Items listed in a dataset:
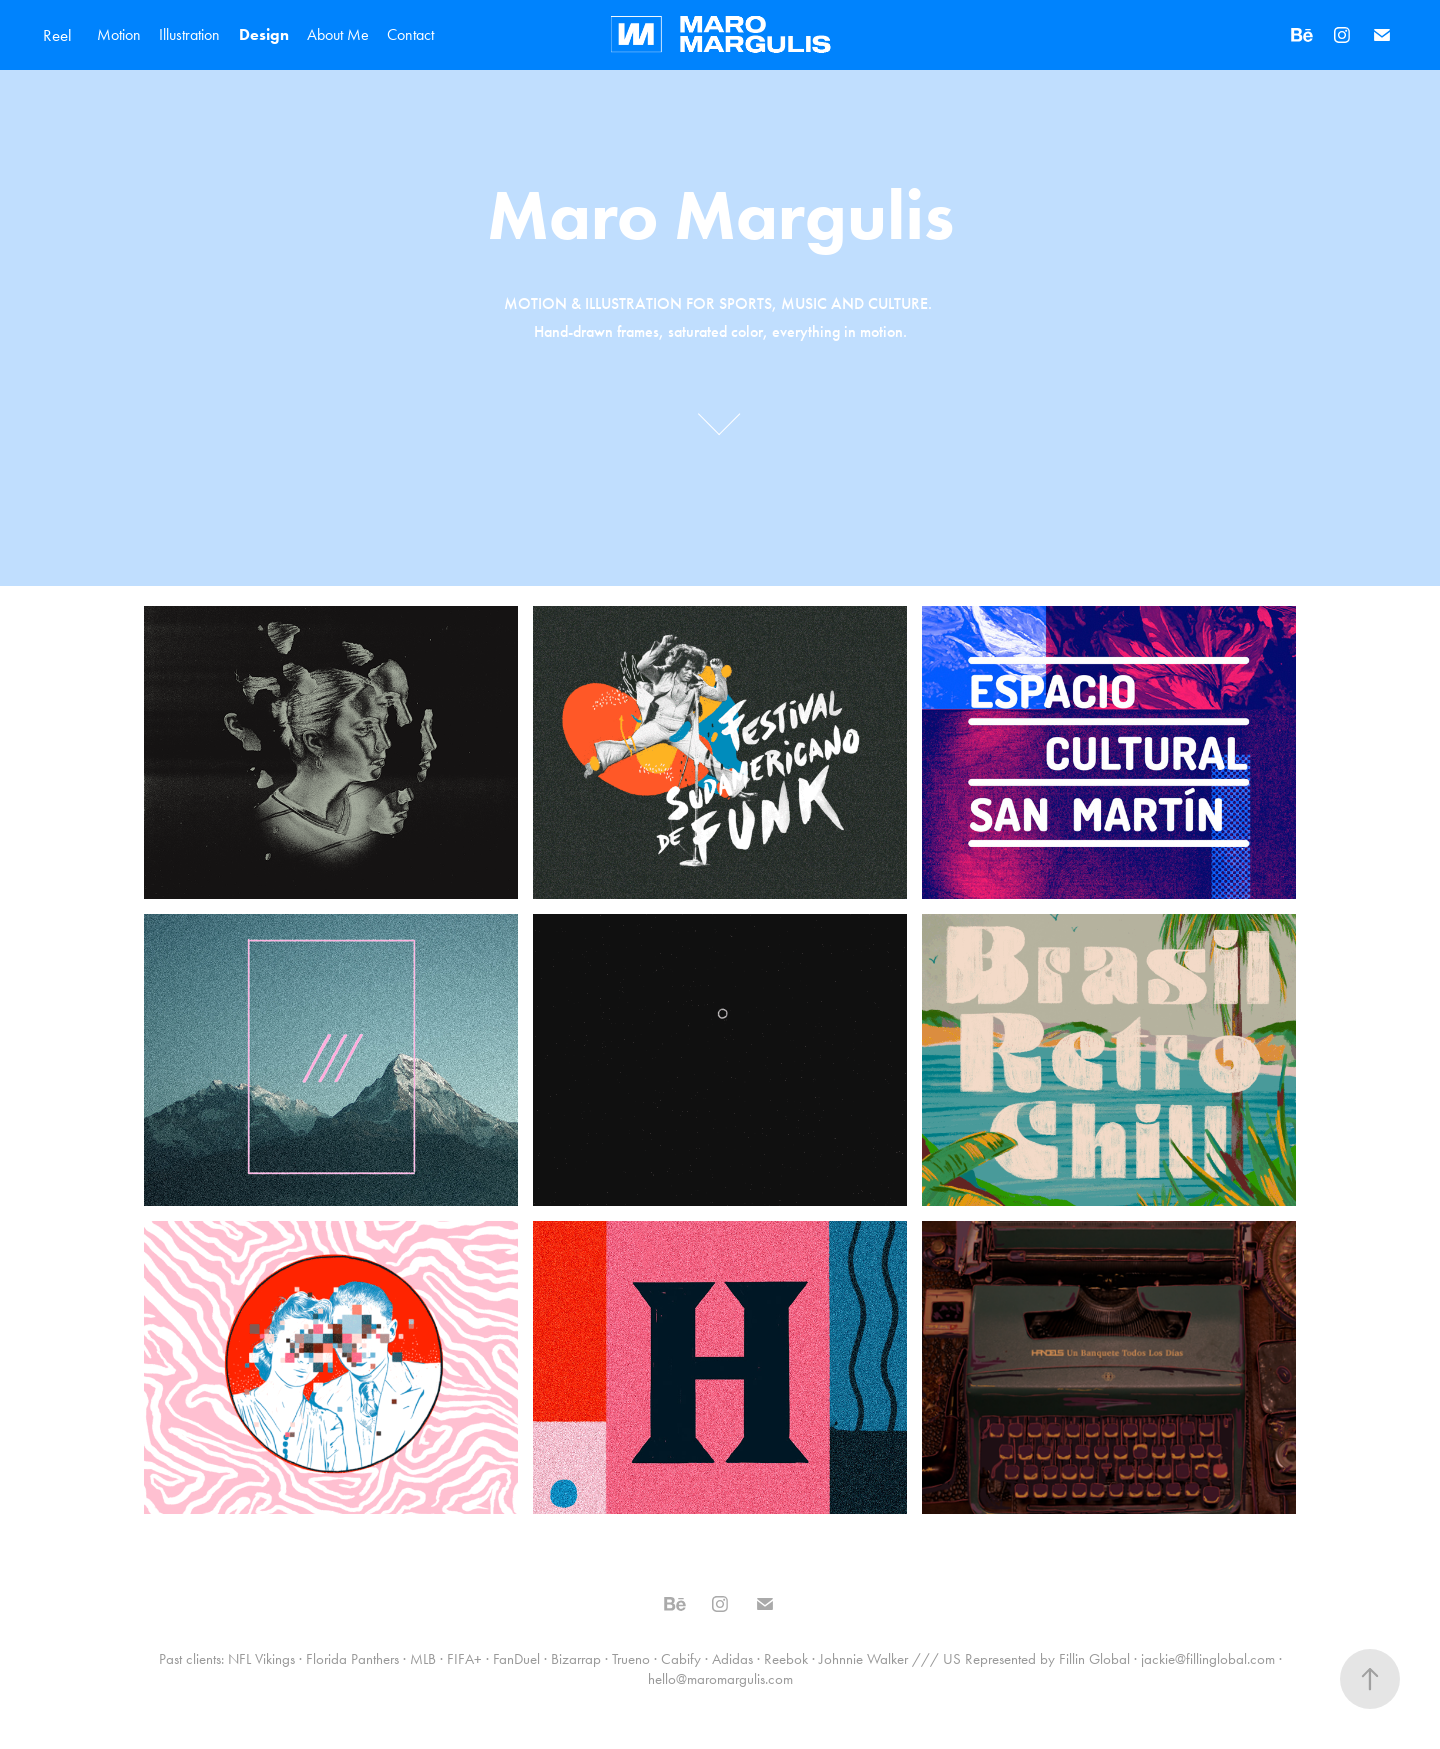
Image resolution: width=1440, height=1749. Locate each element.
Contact (410, 34)
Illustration (189, 34)
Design (264, 34)
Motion (119, 34)
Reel (57, 35)
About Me (338, 34)
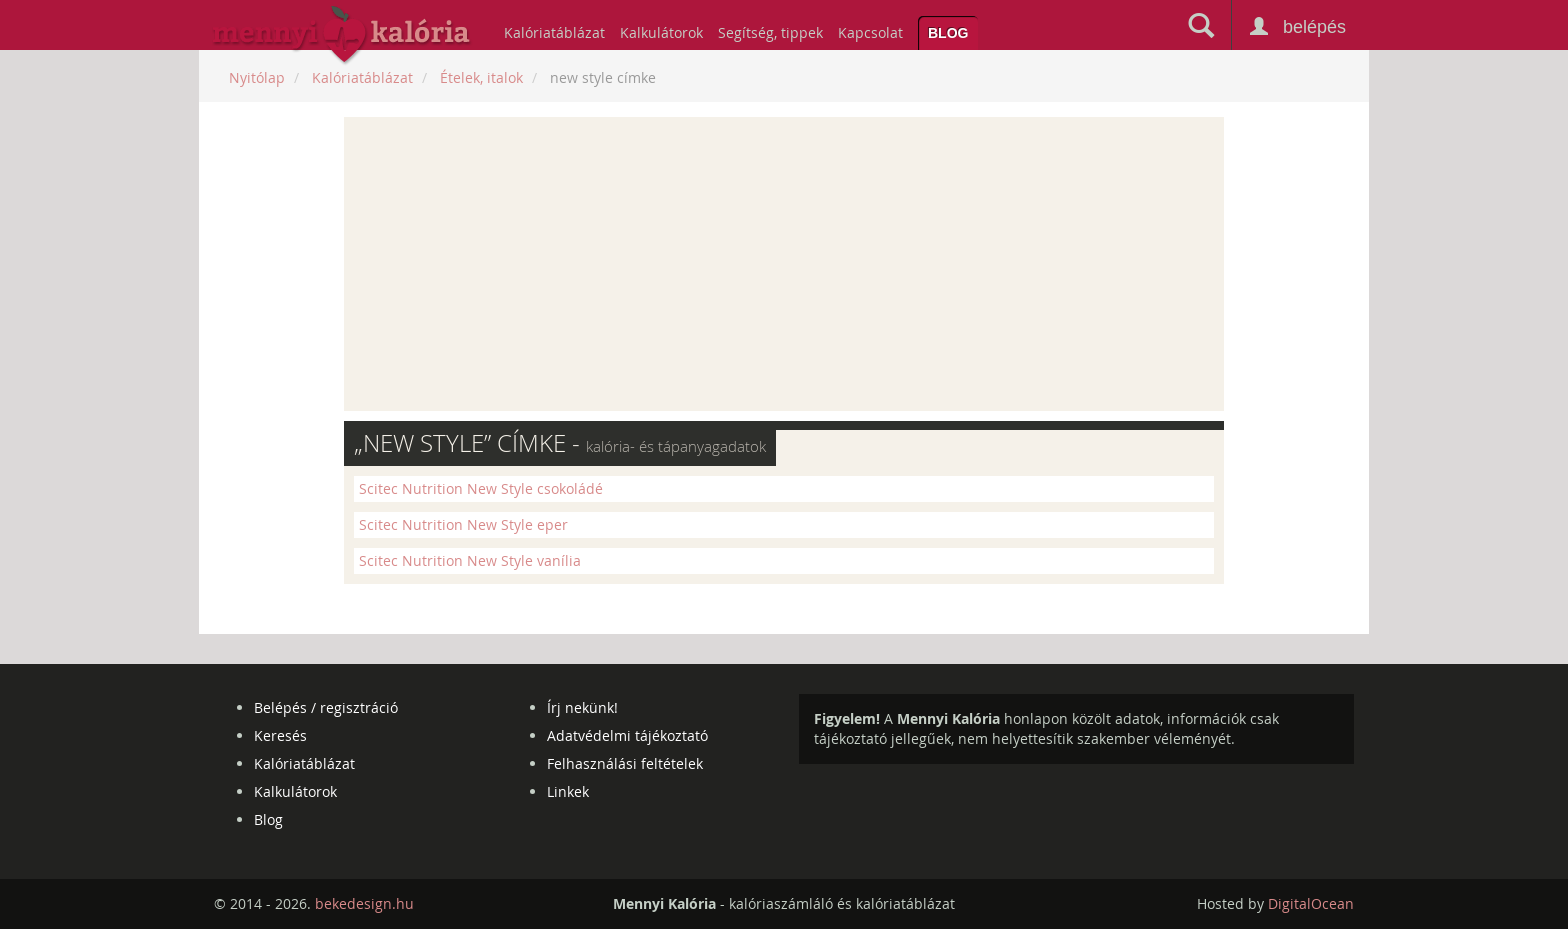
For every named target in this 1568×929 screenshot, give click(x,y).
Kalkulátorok (661, 32)
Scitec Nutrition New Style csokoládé (481, 488)
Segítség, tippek (770, 32)
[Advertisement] (784, 264)
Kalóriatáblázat (554, 32)
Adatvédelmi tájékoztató (627, 735)
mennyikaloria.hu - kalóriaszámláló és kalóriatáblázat (342, 36)
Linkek (568, 791)
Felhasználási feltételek (625, 763)
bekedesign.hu (364, 903)
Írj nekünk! (582, 707)
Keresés (280, 735)
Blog (948, 33)
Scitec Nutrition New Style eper (463, 524)
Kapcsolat (870, 32)
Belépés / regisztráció (326, 707)
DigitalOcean (1311, 903)
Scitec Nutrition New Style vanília (470, 560)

WORK REQUEST → Repeat exactly the lines from the first line of the records above through the line containing "[Advertisement] (784, 264)", both included. Leave out the pictures.

RESULT →
Image resolution: width=1440, height=1749. Locate each element.
Contact (410, 34)
Illustration (189, 34)
Design (264, 34)
Motion (119, 34)
Reel (57, 35)
About Me (338, 34)
For every named target in this 1568×929 screenshot, give click(x,y).
Kalkulátorok (661, 32)
Scitec Nutrition New Style csokoládé (481, 488)
Segítség, tippek (770, 32)
[Advertisement] (784, 264)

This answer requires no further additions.